September 20, 2016, 15:30–17:00
Room MS 001
In order to identify the Average Treatment Effect (ATE) of a binary treatment on an outcome of interest, we need to impose, often implicitly, the so called Stable Unit Treatment Value Assumption (SUTVA). In fact only under SUTVA we can observe at least one potential outcome for each individual. If SUTVA is violated, the ATE is not point identified even if the treatment has been randomly assigned. This paper derives sharp bounds on the ATE of an exogenous binary treatment on a binary outcome as a function of the share of the units a for which SUTVA is potentially violated. We also show how to derive the maximum value of a such that 0 (or any other value) is an extreme point of the bounds (i.e., the sign of the ATE is identified).
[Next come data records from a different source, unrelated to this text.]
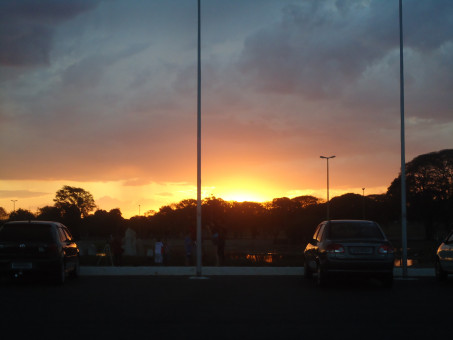 You are a GUI agent. You are given a task and a screenshot of the screen. Output one action in this format:
    pyautogui.click(x=<x>, y=<y>)
    Task: Click on the light bulb
    
    Given the screenshot: What is the action you would take?
    pyautogui.click(x=322, y=156), pyautogui.click(x=334, y=156), pyautogui.click(x=16, y=201), pyautogui.click(x=11, y=201)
Furthermore, after decomposing SUTVA in two separate assumptions, following the epidemiology literature, we provide weaker assumptions which might help sharpening our bounds. Furthermore, we show how some of our results can be extended to continuous outcomes. Finally we apply our bounds to two well known experiments, the US Job Corps training program and randomly assigned voucher for private schools in Colombia.
Lukas Laffers (Matej Bel University - Slovaquie), “Identification of the Average Treatment Effect when SUTVA is violated.”, Econometrics and Empirical Economics Seminar, TSE, September 20, 2016, 15:30–17:00, room MS 001.